Jan  6 16:28:32 argos nomad[766]:     2021-01-06T16:28:32.732+0100 [ERROR] client.alloc_runner.task_runner: running driver failed: alloc_id=86bc96db-adf7-6923-ca5f-8cebb4f3b977 task=assets-task error="Failed to create container configuration for image "registry.<redacted>/webserver:2021-01-06-15-54" ("sha256:8f1521bf9c9b23a0857dd5aea6fd9749717e0860e3b9c16ca3c8d90f41f58b7f"): Port "http" not found, check network stanza"

Restarting the task doesn't work, so i have to resubmit the job with an minor change (CPU MHz) to get it working again. But after all my log is full with msg like:

Jan 06 21:56:26 argos nomad[766]:     2021-01-06T21:56:26.879+0100 [WARN]  consul.health: watched check not found in Consul: check=assets-check check_id=_nomad-check-2faf5e73bef7ac597aa9ca8a240a13d901442082
Jan 06 21:56:27 argos nomad[766]:     2021-01-06T21:56:27.775+0100 [WARN]  consul.health: watched check not found in Consul: check=assets-check check_id=_nomad-check-2faf5e73bef7ac597aa9ca8a240a13d901442082
Jan 06 21:56:28 argos nomad[766]:     2021-01-06T21:56:28.676+0100 [WARN]  consul.health: watched check not found in Consul: check=assets-check check_id=_nomad-check-2faf5e73bef7ac597aa9ca8a240a13d901442082
Jan 06 21:56:29 argos nomad[766]:     2021-01-06T21:56:29.576+0100 [WARN]  consul.health: watched check not found in Consul: check=assets-check check_id=_nomad-check-2faf5e73bef7ac597aa9ca8a240a13d901442082
Jan 06 21:56:30 argos nomad[766]:     2021-01-06T21:56:30.476+0100 [WARN]  consul.health: watched check not found in Consul: check=assets-check check_id=_nomad-check-2faf5e73bef7ac597aa9ca8a240a13d901442082

Even after Node drain this was spammed so i had to restart the drained nodes nomad. After restart i found the following in the log (beware, the node was still drained and has 0 allocs):

Jan 06 21:56:57 argos nomad[263003]: ==> Nomad agent started!

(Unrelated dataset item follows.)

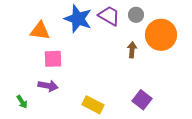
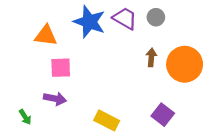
orange circle: (161, 35) -> (185, 64), moved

Log data will stream in below:
Jan 06 21:56:58 argos nomad[263003]:     2021-01-06T21:56:58.842+0100 [ERROR] client.alloc_runner.task_runner: poststart failed: alloc_id=86bc96db-adf7-6923-ca5f-8cebb4f3b977 task=assets-task error="1 error occurred:
Jan 06 21:56:58 argos nomad[263003]:         * poststart hook "consul_services" failed: unable to get address for service "assets": invalid port "http": port label not found
Jan 06 21:56:58 argos nomad[263003]: "
drewbailey commented 3 years ago

@MorphBonehunter I believe this issue is fixed and covered by https://github.com/hashicorp/nomad/pull/9736

You should be able to reliably reproduce this by causing an inplace update to occur (updating a service stanza value). A destructive update like updating an environment variable will create a new allocation and avoid the issue.

9736 prevents inplace updates from nullifying the tasks ports, which eventually cause the error logs you have shared.

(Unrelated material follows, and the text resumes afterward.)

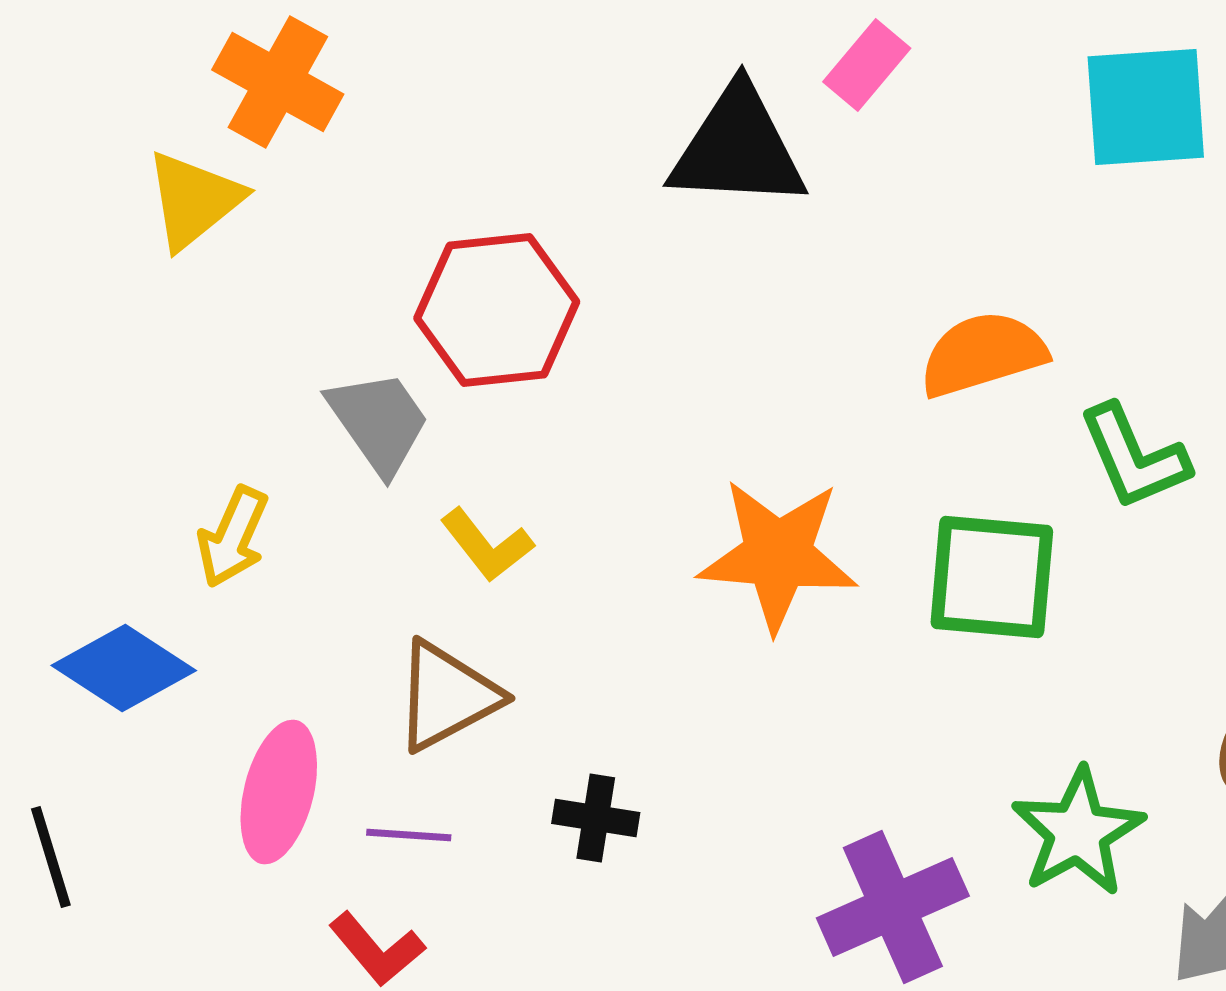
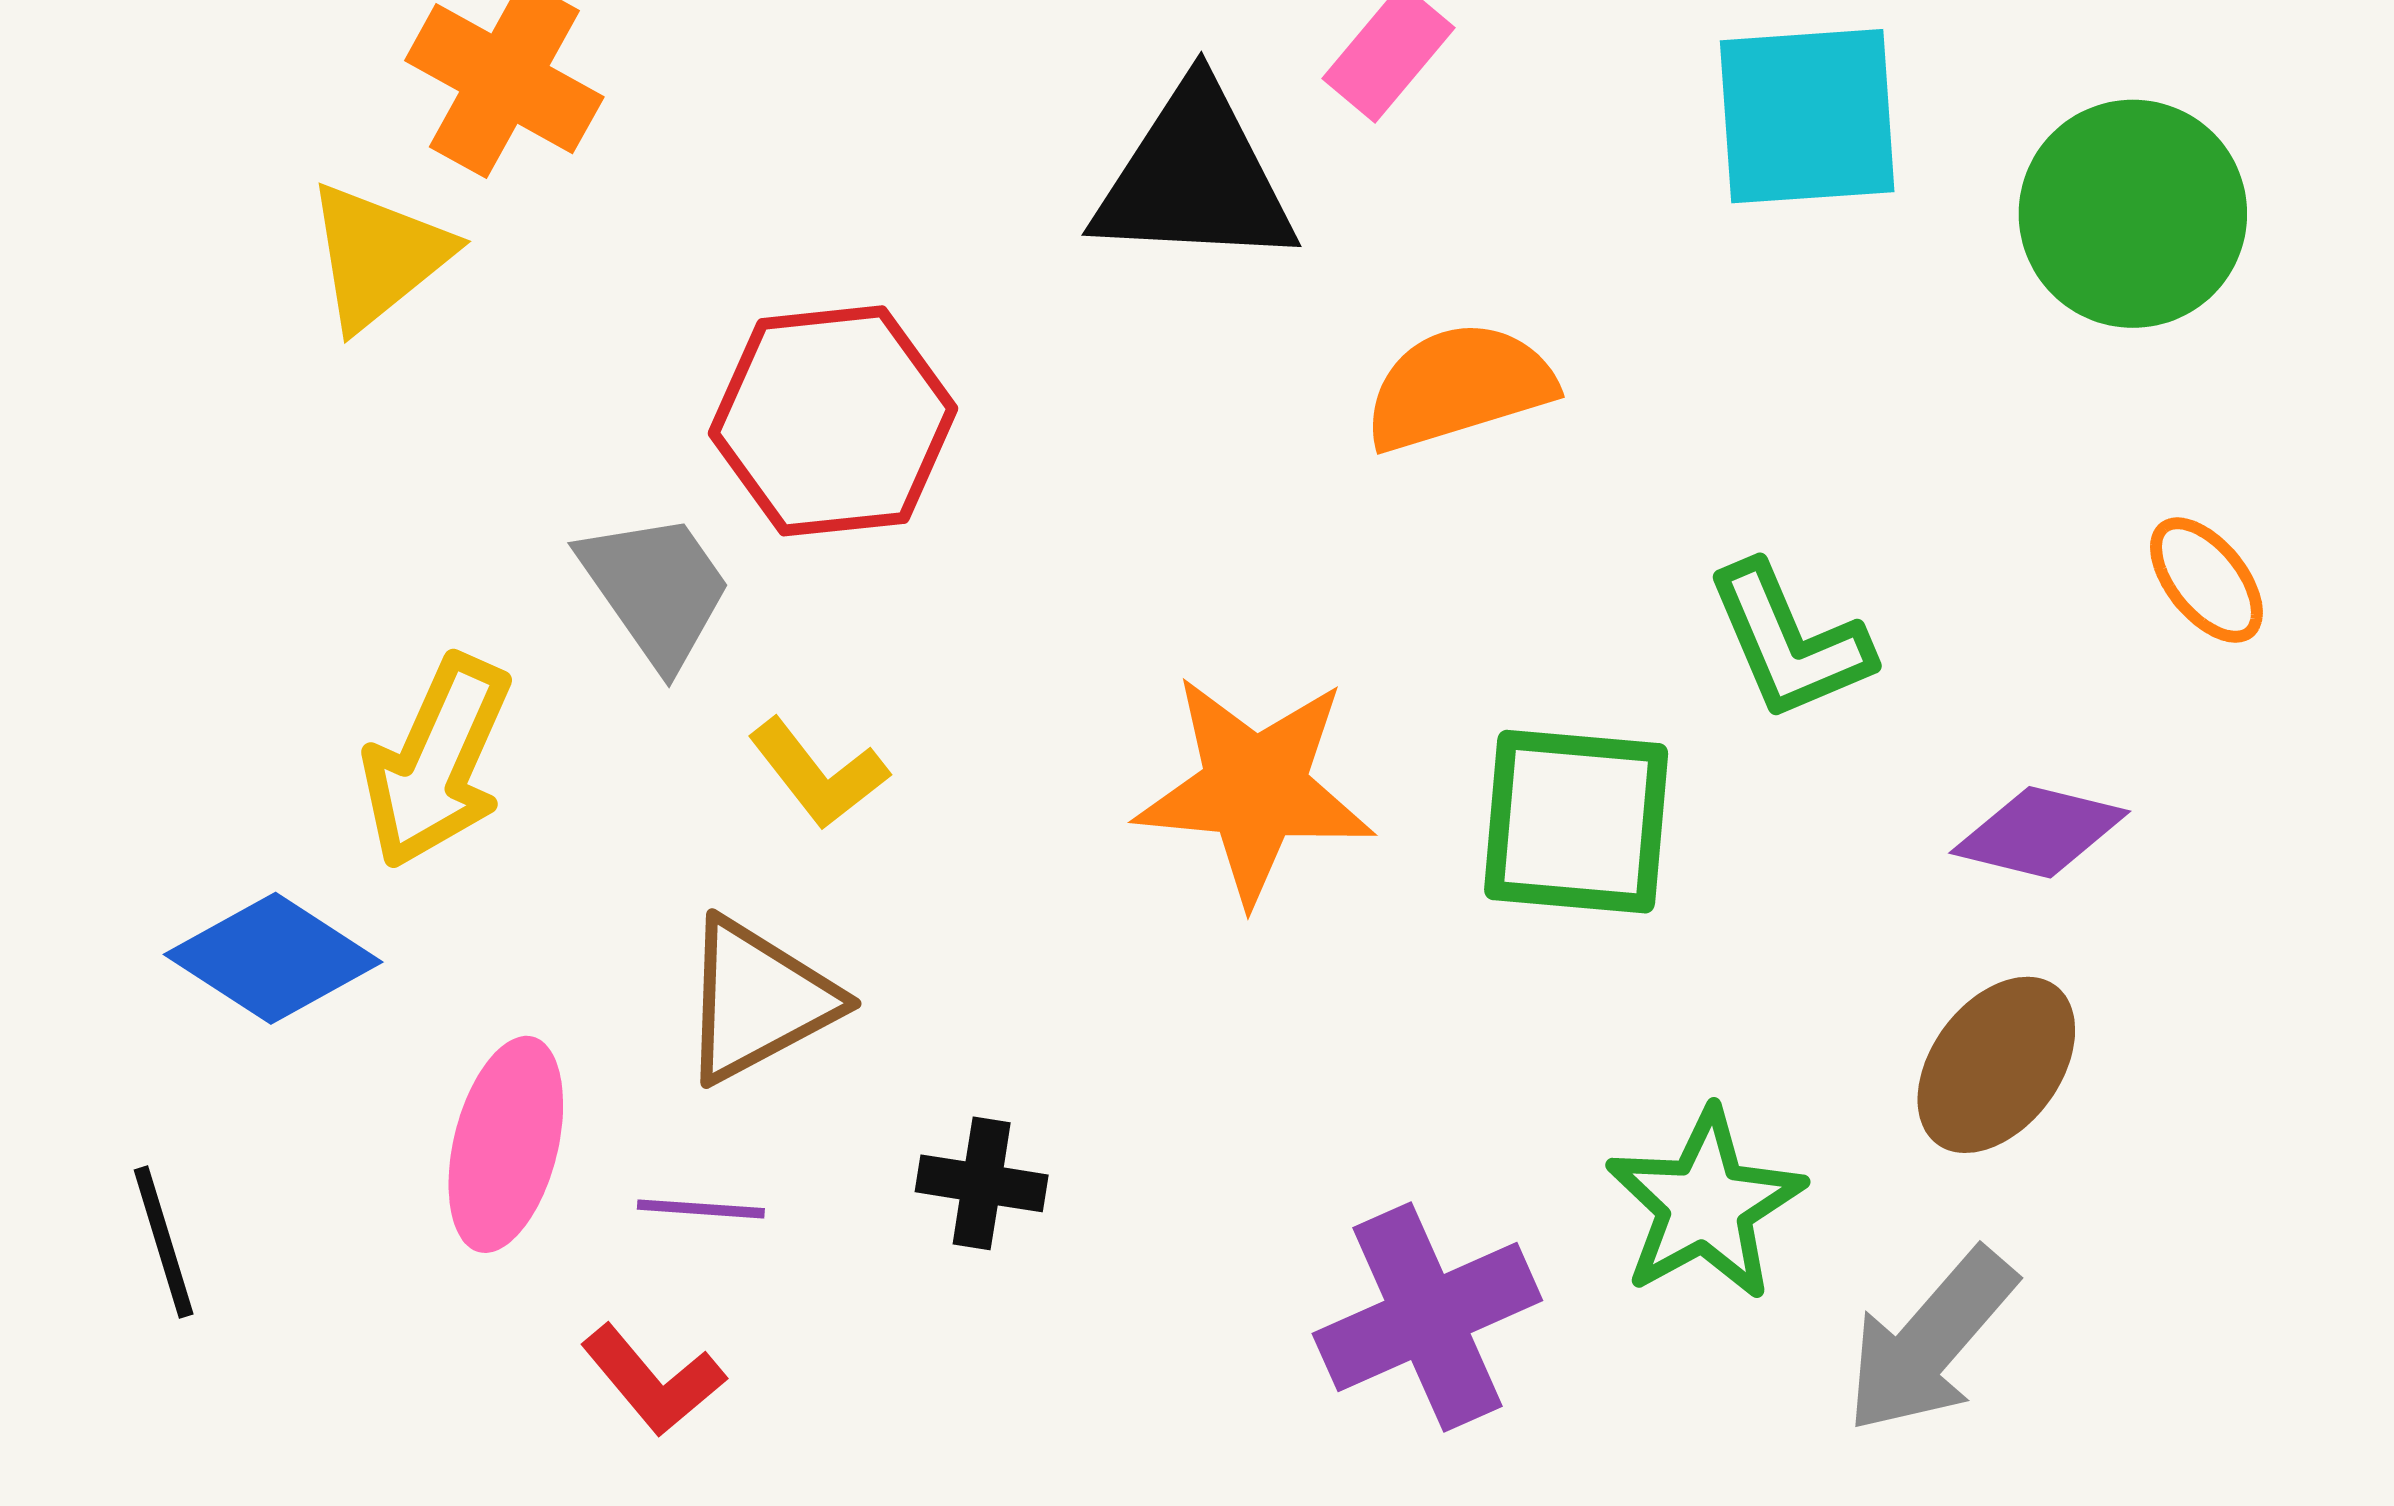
orange semicircle: (983, 354) -> (1459, 386), moved
yellow arrow: (233, 537) -> (437, 762), size x1.4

github-actions[bot] commented 2 years ago

I'm going to lock this issue because it has been closed for 120 days ⏳. This helps our maintainers find and focus on the active issues. If you have found a problem that seems similar to this, please open a new issue and complete the issue template so we can capture all the details necessary to investigate further.